O Palácio do Planalto estima que o impacto dessa decisão só deve ser percebido de forma significativa após cerca de 15 dias de sua implementação. A expectativa é que a manutenção da isenção resulte em um alívio para o bolso do consumidor, gerando um sentimento positivo que, eventualmente, se refletirá nas avaliações do governo. Essas ações são parte de uma estratégia mais ampla para impulsionar a popularidade do presidente e de sua administração.
Estratégia eleitoral: popularidade e o foco em segurança pública
De olho nas eleições de 2026, o governo Lula tem intensificado a implementação de medidas que visam diminuir a rejeição ao presidente e fortalecer sua base de apoio. A aposta em programas de alívio financeiro e decisões que impactam diretamente o poder de compra da população faz parte desse esforço. Além disso, a segurança pública, historicamente um “calcanhar de aquiles” para governos de esquerda, tem recebido atenção especial.

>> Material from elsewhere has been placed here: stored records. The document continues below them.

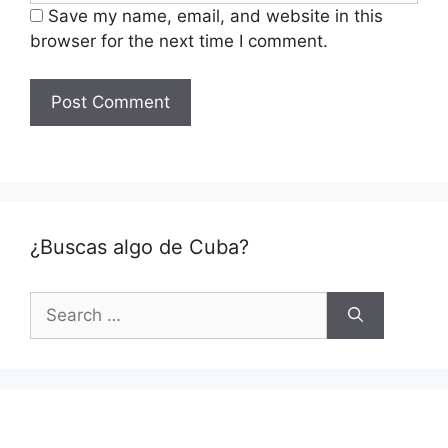
Save my name, email, and website in this
browser for the next time I comment.
¿Buscas algo de Cuba?
Search
for:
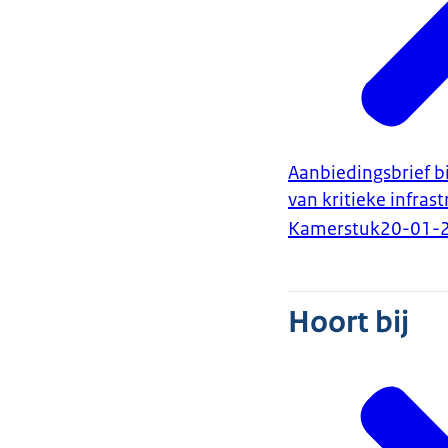
Aanbiedingsbrief b
van kritieke infras
Kamerstuk
20-01-
Hoort bij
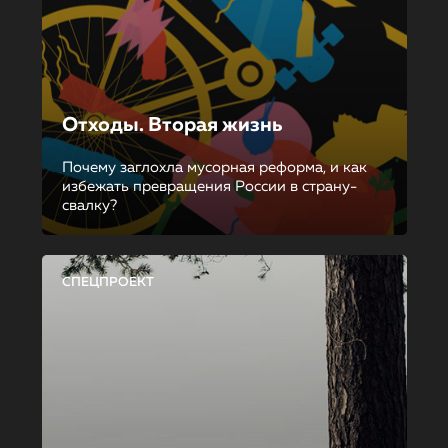
Отходы. Вторая жизнь
Почему заглохла мусорная реформа, и как
избежать превращения России в страну-
свалку?
СПЕЦПРОЕКТ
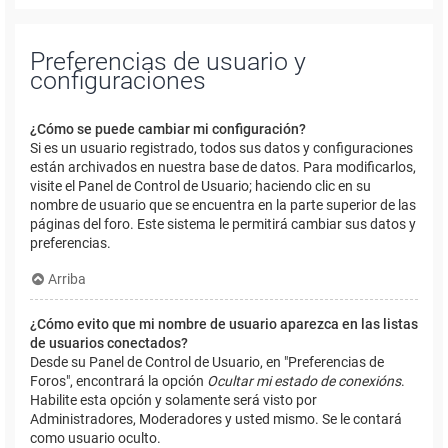
Preferencias de usuario y
configuraciones
¿Cómo se puede cambiar mi configuración?
Si es un usuario registrado, todos sus datos y configuraciones
están archivados en nuestra base de datos. Para modificarlos,
visite el Panel de Control de Usuario; haciendo clic en su
nombre de usuario que se encuentra en la parte superior de las
páginas del foro. Este sistema le permitirá cambiar sus datos y
preferencias.
Arriba
¿Cómo evito que mi nombre de usuario aparezca en las listas
de usuarios conectados?
Desde su Panel de Control de Usuario, en "Preferencias de
Foros", encontrará la opción
Ocultar mi estado de conexións
.
Habilite esta opción y solamente será visto por
Administradores, Moderadores y usted mismo. Se le contará
como usuario oculto.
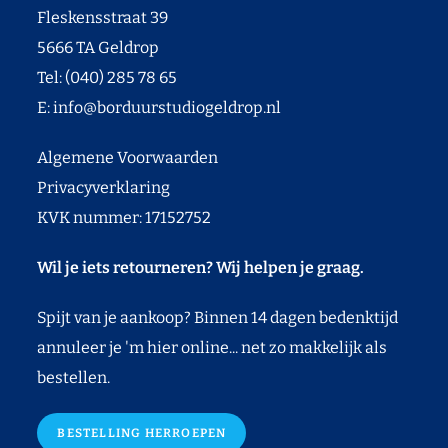
Fleskensstraat 39
5666 TA Geldrop
Tel: (040) 285 78 65
E:
info@borduurstudiogeldrop.nl
Algemene Voorwaarden
Privacyverklaring
KVK nummer: 17152752
Wil je iets retourneren? Wij helpen je graag.
Spijt van je aankoop? Binnen 14 dagen bedenktijd
annuleer je 'm hier online... net zo makkelijk als
bestellen.
BESTELLING HERROEPEN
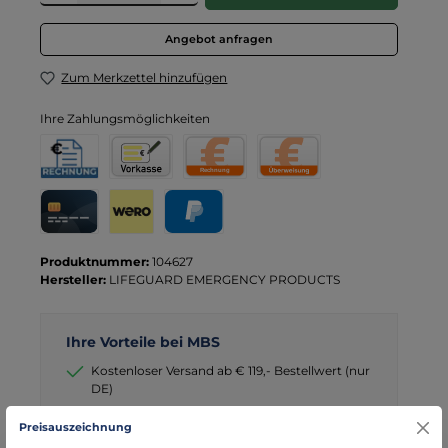
Angebot anfragen
Zum Merkzettel hinzufügen
Ihre Zahlungsmöglichkeiten
Rechnung für Behörden
Vorkasse
Rechnung
Direktüberweisung
Kreditkarte
Wero
PayPal
Produktnummer:
104627
Hersteller:
LIFEGUARD EMERGENCY PRODUCTS
Ihre Vorteile bei MBS
Kostenloser Versand ab € 119,- Bestellwert (nur
DE)
schneller Versand mit DHL
Preisauszeichnung
seit über 15 Jahren kompetenter Partner im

O governo planeja iniciar, nos próximos dias, uma campanha oficial nas redes sociais pelo fim da escala de trabalho 6×1. Este mote, que defende melhores condições para os trabalhadores, será amplamente utilizado pelos petistas durante o período eleitoral, buscando dialogar com uma parcela significativa do eleitorado. A intenção é mostrar um governo atuante e preocupado com as demandas sociais e trabalhistas, contrastando com a imagem de um governo distante das necessidades populares.
Otimismo e desafios na comunicação do governo
Apesar do cenário apontado pelas pesquisas, o ministro José Guimarães mantém uma postura otimista. Ele destaca que o governo está “entregando tudo o que foi planejado, sobretudo medidas na área econômica”, e que Lula está “garantindo uma das melhores saídas para a guerra sem transferir o ônus para a população”. A referência à “guerra” pode aludir tanto a conflitos internacionais com impacto econômico quanto a desafios internos.

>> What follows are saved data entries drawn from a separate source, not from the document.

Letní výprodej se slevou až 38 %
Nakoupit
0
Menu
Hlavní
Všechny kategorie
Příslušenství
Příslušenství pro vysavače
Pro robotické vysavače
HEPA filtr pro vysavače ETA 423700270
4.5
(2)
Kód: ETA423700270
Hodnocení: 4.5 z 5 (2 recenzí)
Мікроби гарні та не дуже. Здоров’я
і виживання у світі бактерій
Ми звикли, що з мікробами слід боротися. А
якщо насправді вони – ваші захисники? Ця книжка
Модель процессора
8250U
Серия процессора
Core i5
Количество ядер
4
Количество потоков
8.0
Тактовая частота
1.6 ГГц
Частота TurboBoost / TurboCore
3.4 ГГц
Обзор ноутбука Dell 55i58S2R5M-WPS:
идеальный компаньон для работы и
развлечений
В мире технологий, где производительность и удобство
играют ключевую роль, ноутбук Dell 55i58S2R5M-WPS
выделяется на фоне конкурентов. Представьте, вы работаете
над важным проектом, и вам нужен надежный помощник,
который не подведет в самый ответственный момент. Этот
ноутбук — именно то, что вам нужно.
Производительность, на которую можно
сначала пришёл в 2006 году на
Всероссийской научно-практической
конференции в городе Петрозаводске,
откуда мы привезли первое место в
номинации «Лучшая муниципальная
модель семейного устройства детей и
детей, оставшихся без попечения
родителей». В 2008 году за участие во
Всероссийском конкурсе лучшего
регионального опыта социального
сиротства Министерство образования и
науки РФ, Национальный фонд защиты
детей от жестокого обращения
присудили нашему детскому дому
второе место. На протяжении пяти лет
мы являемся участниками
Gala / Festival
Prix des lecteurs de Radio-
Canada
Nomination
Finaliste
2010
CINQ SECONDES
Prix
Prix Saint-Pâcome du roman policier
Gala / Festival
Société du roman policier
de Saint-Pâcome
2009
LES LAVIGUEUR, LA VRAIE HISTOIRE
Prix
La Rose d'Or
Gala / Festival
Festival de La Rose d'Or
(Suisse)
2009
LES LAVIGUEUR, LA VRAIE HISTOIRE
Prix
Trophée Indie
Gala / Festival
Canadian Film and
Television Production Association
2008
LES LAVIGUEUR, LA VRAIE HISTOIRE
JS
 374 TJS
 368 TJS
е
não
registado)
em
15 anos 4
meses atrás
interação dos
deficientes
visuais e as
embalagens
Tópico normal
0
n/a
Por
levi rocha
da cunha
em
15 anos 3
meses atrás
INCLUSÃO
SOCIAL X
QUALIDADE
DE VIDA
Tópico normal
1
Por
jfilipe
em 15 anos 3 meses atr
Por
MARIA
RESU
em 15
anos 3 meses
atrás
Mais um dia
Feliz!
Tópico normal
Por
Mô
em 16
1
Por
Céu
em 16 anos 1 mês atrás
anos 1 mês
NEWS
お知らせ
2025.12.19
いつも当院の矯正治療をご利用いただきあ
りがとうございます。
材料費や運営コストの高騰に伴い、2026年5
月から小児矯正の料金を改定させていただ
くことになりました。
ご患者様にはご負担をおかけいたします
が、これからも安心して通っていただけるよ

Internamente, a avaliação é que a comunicação governamental tem se tornado mais eficiente, conseguindo transmitir as ações e os benefícios dos programas à população. Contudo, interlocutores do Palácio do Planalto reconhecem que “ainda há muita água para passar debaixo da ponte”. Essa expressão popular reflete a consciência de que o caminho até as próximas eleições é longo e repleto de desafios, exigindo um esforço contínuo para consolidar a percepção positiva das políticas governamentais.